• Problem description:
Below are entries; count each line that holds the word "Familjens" and report the number without any other words.

• Records for the task:
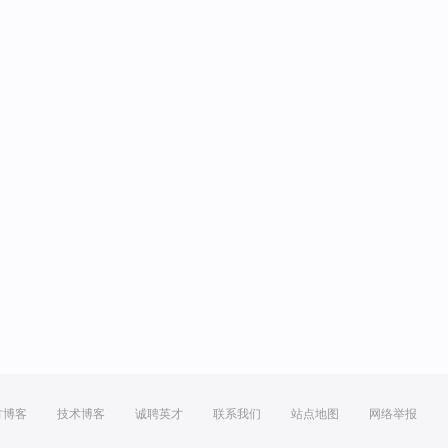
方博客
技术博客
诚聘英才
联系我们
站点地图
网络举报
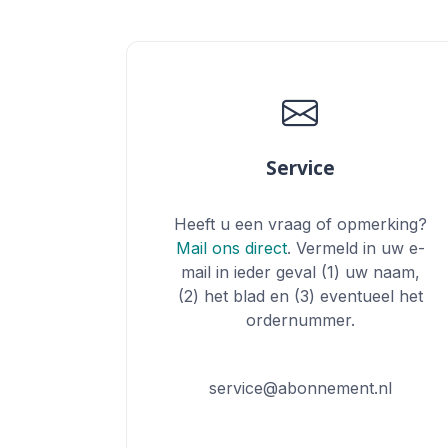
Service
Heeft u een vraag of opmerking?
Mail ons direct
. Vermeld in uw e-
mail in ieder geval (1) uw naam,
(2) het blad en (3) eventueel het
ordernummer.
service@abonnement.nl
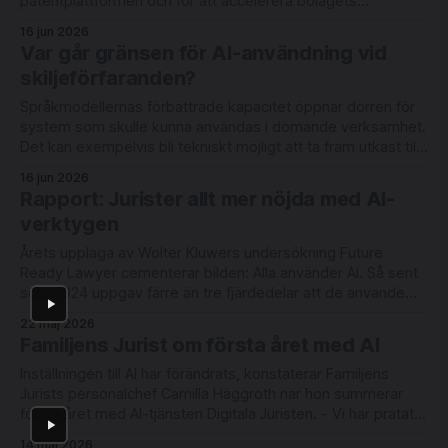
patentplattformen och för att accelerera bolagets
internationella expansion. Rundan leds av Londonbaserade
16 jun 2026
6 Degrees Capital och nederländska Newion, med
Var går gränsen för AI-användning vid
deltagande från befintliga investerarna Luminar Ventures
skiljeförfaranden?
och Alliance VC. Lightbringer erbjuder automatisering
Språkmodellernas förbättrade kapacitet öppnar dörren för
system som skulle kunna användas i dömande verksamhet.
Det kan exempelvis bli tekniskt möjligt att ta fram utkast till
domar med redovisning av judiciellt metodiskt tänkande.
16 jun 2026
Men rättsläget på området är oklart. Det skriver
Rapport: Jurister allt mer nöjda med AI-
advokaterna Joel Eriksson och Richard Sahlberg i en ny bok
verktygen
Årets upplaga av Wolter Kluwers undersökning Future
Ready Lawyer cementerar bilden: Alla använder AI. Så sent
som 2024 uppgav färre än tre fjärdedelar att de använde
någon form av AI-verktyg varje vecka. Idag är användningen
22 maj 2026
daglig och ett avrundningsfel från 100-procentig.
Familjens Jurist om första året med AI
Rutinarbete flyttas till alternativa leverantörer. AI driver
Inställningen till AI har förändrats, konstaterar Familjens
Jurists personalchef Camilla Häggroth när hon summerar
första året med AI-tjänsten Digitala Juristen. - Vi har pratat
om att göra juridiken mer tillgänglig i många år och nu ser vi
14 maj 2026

• Written solution:
2